Agent Mode for Dataflow is a powerful solution for building a render-on-demand production pipeline.
Batch rendering is already powerful, but Agent Mode fully automates your rendering process.
It behaves like a watch folder, but for data.
It periodically scans your connected data source for new input and automatically starts rendering when available.
It can run 24/7 on a dedicated rendering machine, providing an ideal render-on-demand solution for your Adobe After Effects projects.

This opens a world of possibilities!
A common use case is an Asset Order Form (e.g., Google Forms) filled out by a customer with specific preferences for headlines, colors, brand elements, format, length, etc.
This data lands in the connected data source, and the Agent automatically generates the requested video based on your templated After Effects project.

Info

The Agent scans for new data every 15 seconds.

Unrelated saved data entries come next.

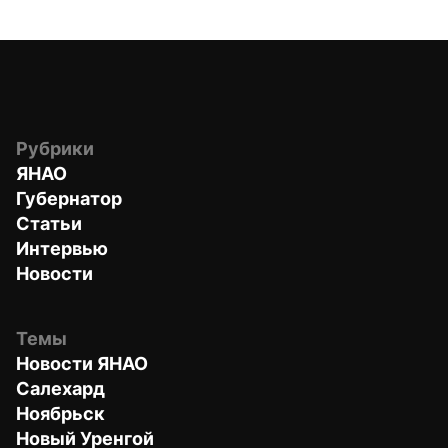
Рубрики
ЯНАО
Губернатор
Статьи
Интервью
Новости
Темы
Новости ЯНАО
Салехард
Ноябрьск
Новый Уренгой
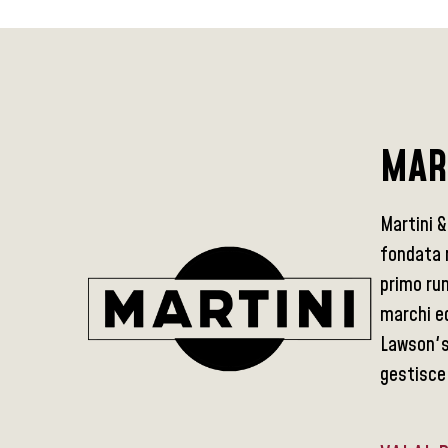
MAR
Martini &
fondata n
primo rum
marchi ed
Lawson's
gestisce 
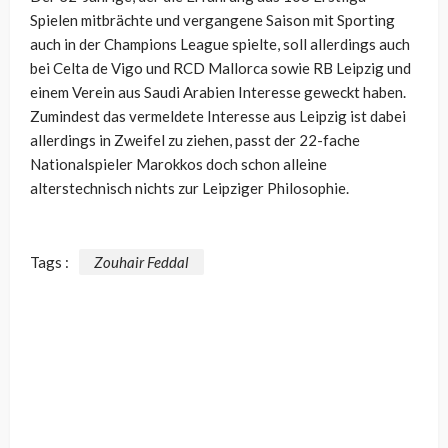
Spielen mitbrächte und vergangene Saison mit Sporting
auch in der Champions League spielte, soll allerdings auch
bei
Celta de Vigo und RCD Mallorca sowie RB Leipzig und
einem Verein aus Saudi Arabien Interesse geweckt haben.
Zumindest das vermeldete Interesse aus Leipzig ist dabei
allerdings in Zweifel zu ziehen, passt der 22-fache
Nationalspieler Marokkos doch schon alleine
alterstechnisch nichts zur Leipziger Philosophie.
Tags :
Zouhair Feddal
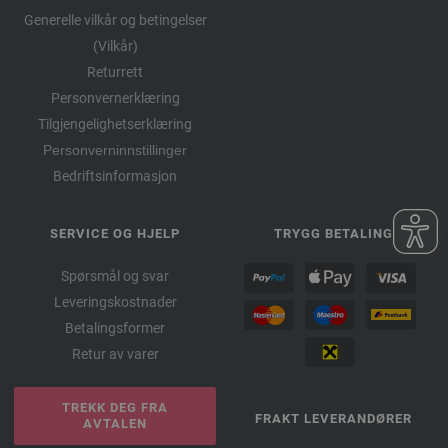
Generelle vilkår og betingelser
(Vilkår)
Returrett
Personvernerklæring
Tilgjengelighetserklæring
Personverninnstillinger
Bedriftsinformasjon
SERVICE OG HJELP
TRYGG BETALING
Spørsmål og svar
Leveringskostnader
Betalingsformer
Retur av varer
TREKK DEG FRA
FRAKT LEVERANDØRER
AVTALEN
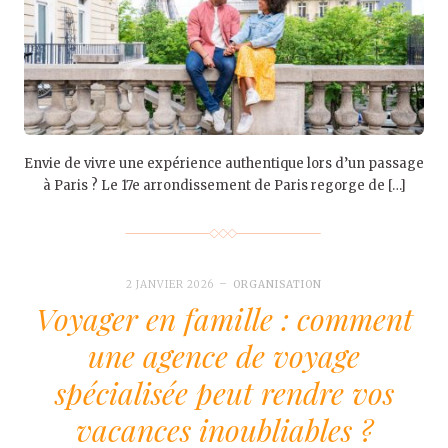
Envie de vivre une expérience authentique lors d’un passage
à Paris ? Le 17e arrondissement de Paris regorge de […]
2 JANVIER 2026
ORGANISATION
Voyager en famille : comment
une agence de voyage
spécialisée peut rendre vos
vacances inoubliables ?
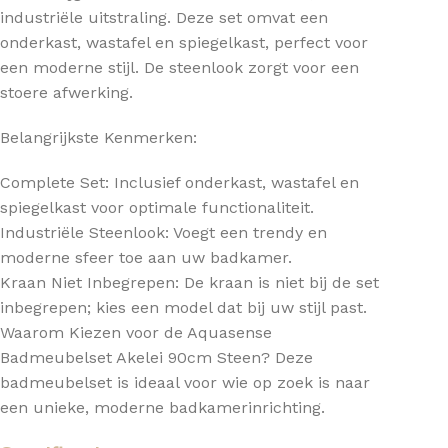
industriële uitstraling. Deze set omvat een
onderkast, wastafel en spiegelkast, perfect voor
een moderne stijl. De steenlook zorgt voor een
stoere afwerking.
Belangrijkste Kenmerken:
Complete Set: Inclusief onderkast, wastafel en
spiegelkast voor optimale functionaliteit.
Industriële Steenlook: Voegt een trendy en
moderne sfeer toe aan uw badkamer.
Kraan Niet Inbegrepen: De kraan is niet bij de set
inbegrepen; kies een model dat bij uw stijl past.
Waarom Kiezen voor de Aquasense
Badmeubelset Akelei 90cm Steen? Deze
badmeubelset is ideaal voor wie op zoek is naar
een unieke, moderne badkamerinrichting.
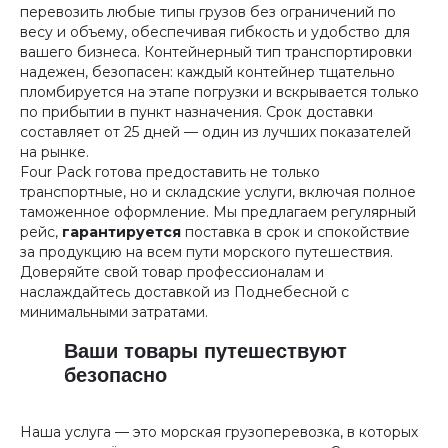
перевозить любые типы грузов без ограничений по
весу и объему, обеспечивая гибкость и удобство для
вашего бизнеса. Контейнерный тип транспортировки
надежен, безопасен: каждый контейнер тщательно
пломбируется на этапе погрузки и вскрывается только
по прибытии в пункт назначения. Срок доставки
составляет от 25 дней — один из лучших показателей
на рынке.
Four Pack готова предоставить не только
транспортные, но и складские услуги, включая полное
таможенное оформление. Мы предлагаем регулярный
рейс,
гарантируется
поставка в срок и спокойствие
за продукцию на всем пути морского путешествия.
Доверяйте свой товар профессионалам и
наслаждайтесь доставкой из Поднебесной с
минимальными затратами.
Ваши товары путешествуют
безопасно
Наша услуга — это морская грузоперевозка, в которых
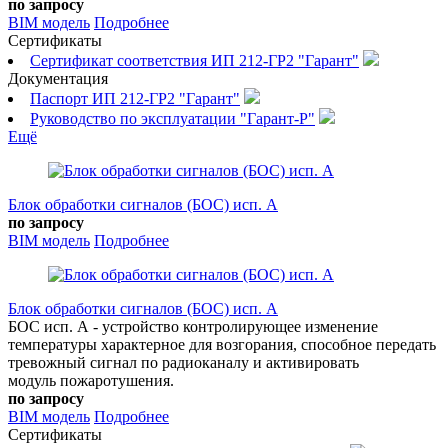
по запросу
BIM модель
Подробнее
Сертификаты
Сертификат соответствия ИП 212-ГР2 "Гарант"
Документация
Паспорт ИП 212-ГР2 "Гарант"
Руководство по эксплуатации "Гарант-Р"
Ещё
Блок обработки сигналов (БОС) исп. А
по запросу
BIM модель
Подробнее
Блок обработки сигналов (БОС) исп. А
БОС исп. А - устройство контролирующее изменение
температуры характерное для возгорания, способное передать
тревожный сигнал по радиоканалу и активировать
модуль пожаротушения.
по запросу
BIM модель
Подробнее
Сертификаты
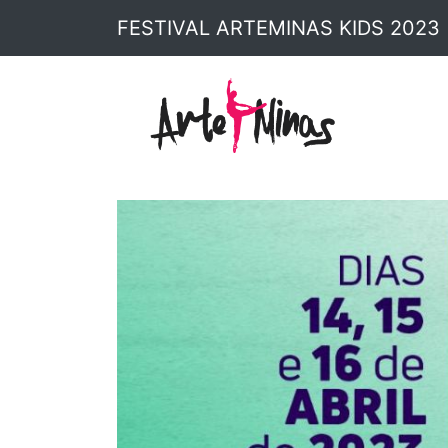
FESTIVAL ARTEMINAS KIDS 2023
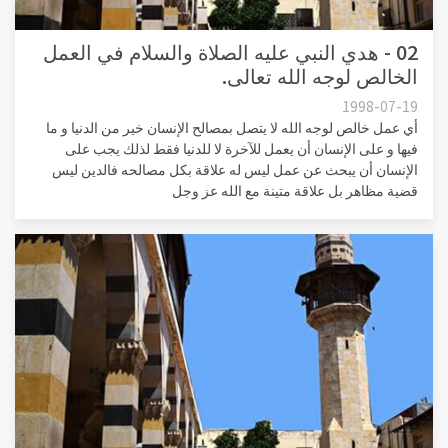
02 - هدي النبي عليه الصلاة والسلام في العمل
الخالص لوجه الله تعالى.
1998-07-19
أي عمل خالص لوجه الله لا يتصل بمصالح الإنسان خير من الدنيا و ما
فيها و على الإنسان أن يعمل للآخرة لا للدنيا فقط لذلك يجب على
الإنسان أن يبحث عن عمل ليس له علاقة بكل مصالحه فالدين ليس
قضية مظاهر بل علاقة متينة مع الله عز وجل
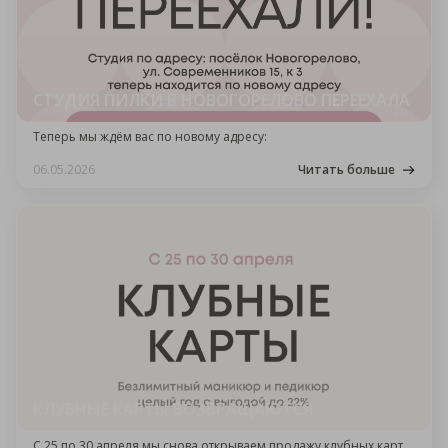
СТУДИЯ ПИЛКИ В НОВОГОРЕЛОВО ПЕРЕЕХАЛА
Теперь мы ждём вас по новому адресу:
06.05.2026
Читать больше
КЛУБНЫЕ КАРТЫ ВОЗВРАЩАЮТСЯ
С 25 по 30 апреля мы снова открываем продажу клубных карт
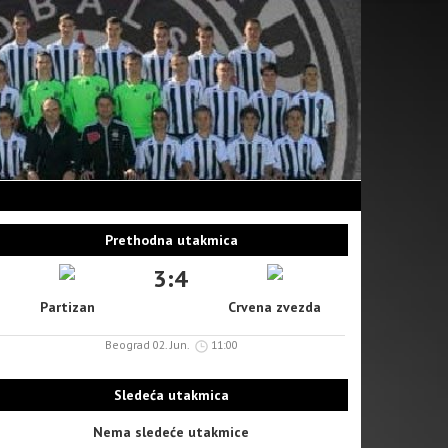
Prethodna utakmica
3:4
Partizan
Crvena zvezda
Beograd 02. Jun.
11:00
Sledeća utakmica
Nema sledeće utakmice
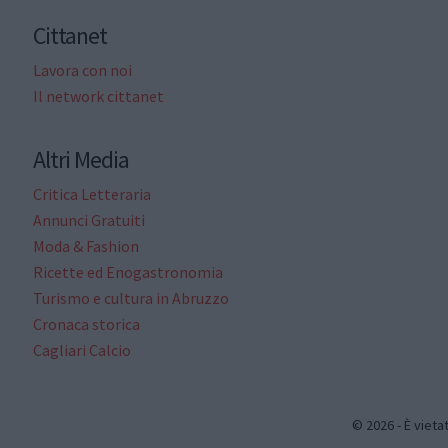
Cittanet
Lavora con noi
Il network cittanet
Altri Media
Critica Letteraria
Annunci Gratuiti
Moda & Fashion
Ricette ed Enogastronomia
Turismo e cultura in Abruzzo
Cronaca storica
Cagliari Calcio
© 2026 - È vieta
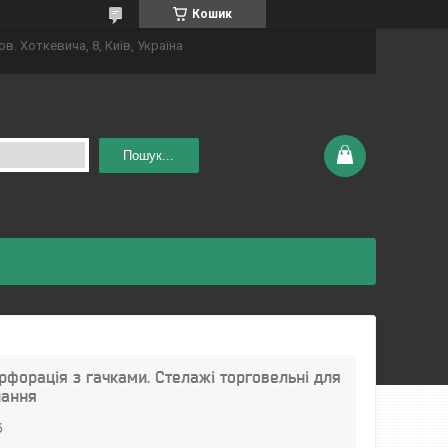
Кошик
ов. Хоткевича, 8, Київ, Україна
Пошук...
форація з гачками. Стелажі торговельні для
нання
б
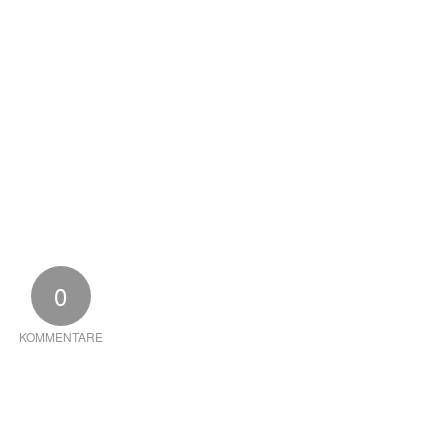
0
KOMMENTARE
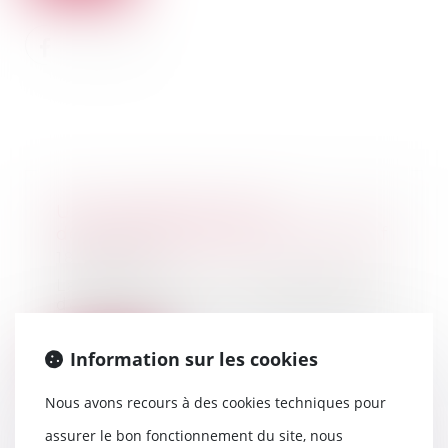
Une nouvelle loi sur le
démarchage téléphonique abusif
18/09/2020
La faculté pour un professionnel
de démarcher un consommateur
inscrit sur la...
Information sur les cookies
Lire la suite
Nous avons recours à des cookies techniques pour
assurer le bon fonctionnement du site, nous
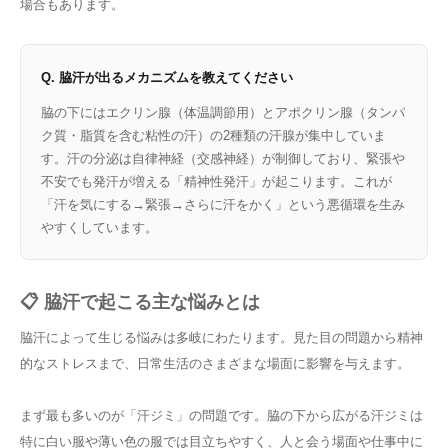
場合もあります。
Q. 脇汗が出るメカニズムを教えてください
脇の下にはエクリン腺（体温調節用）とアポクリン腺（タンパ
ク質・脂質を含む粘性の汗）の2種類の汗腺が集中していま
す。汗の分泌は自律神経（交感神経）が制御しており、緊張や
不安でも発汗が増える「精神性発汗」が起こります。これが
「汗を気にする→緊張→さらに汗をかく」という悪循環を生み
やすくしています。
📋 脇汗で起こる主な悩みとは
脇汗によって生じる悩みは多岐にわたります。見た目の問題から精神
的なストレスまで、日常生活のさまざまな場面に影響を与えます。
まず最も多いのが「汗ジミ」の問題です。脇の下から広がる汗ジミは
特に白い服や薄い色の服では目立ちやすく、人と会う場面や仕事中に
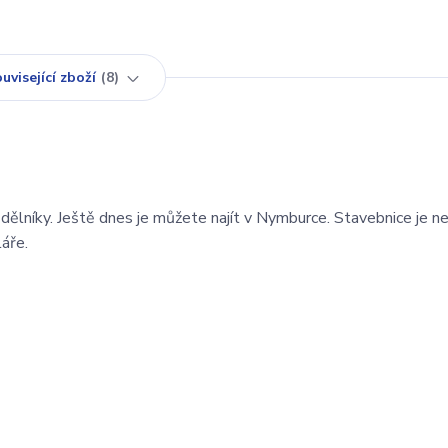
uvisející zboží
8
 dělníky. Ještě dnes je můžete najít v Nymburce. Stavebnice je n
áře.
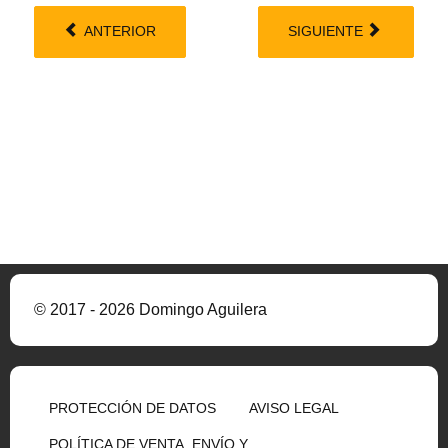
ANTERIOR
SIGUIENTE
© 2017 - 2026 Domingo Aguilera
PROTECCIÓN DE DATOS
AVISO LEGAL
POLÍTICA DE VENTA, ENVÍO Y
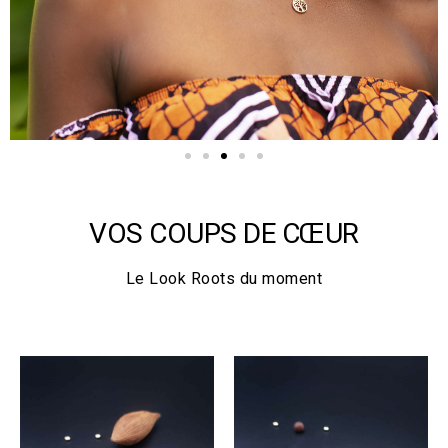
d
n
e
t
n
t
VOS COUPS DE CŒUR
Le Look Roots du moment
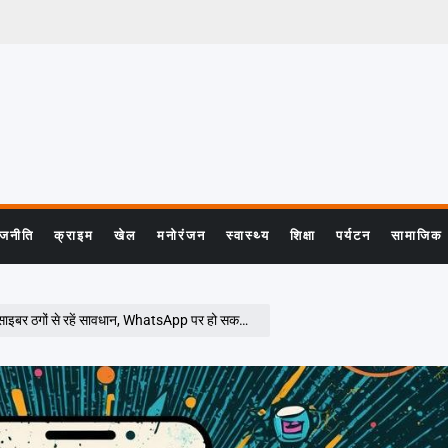
ाजनीति
क्राइम
खेल
मनोरंजन
स्वास्थ्य
शिक्षा
पर्यटन
सामाजिक
ं से रहें सावधान, WhatsApp पर हो सकता है बड़ा स्कैम!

Getting the Most Out of Agent Mode

A really big benefit of Agent Mode is that it can monitor more than one data source at a time!
For example, in your Google Sheets selection, you can add as many Google Sheets as you want to your connected sheets selection.
This allows you to make the most of your rendering infrastructure.
Say you have multiple campaigns that are all connected to a front-end user fill-out form.
Each of these campaigns has very different needs of input data, render settings, output destinations, etc., so they all need a different Google Sheet suited to the needed parameters.
Without the ability to connect multiple data sources to Agent Mode, you would need to have multiple machines and Dataflow licenses set up to monitor each data source and render when new data comes in.
That's why connecting the Agent to more than one data source is so powerful, allowing you to squeeze everything out of your rendering Agent🤖.

On the other hand, you can also run multiple Agent instances on the same data source to distribute heavy rendering workloads.

Note

To manage rendering priority, the Agent scans connected data sources from top to bottom, processing the first source with new data before moving to the next.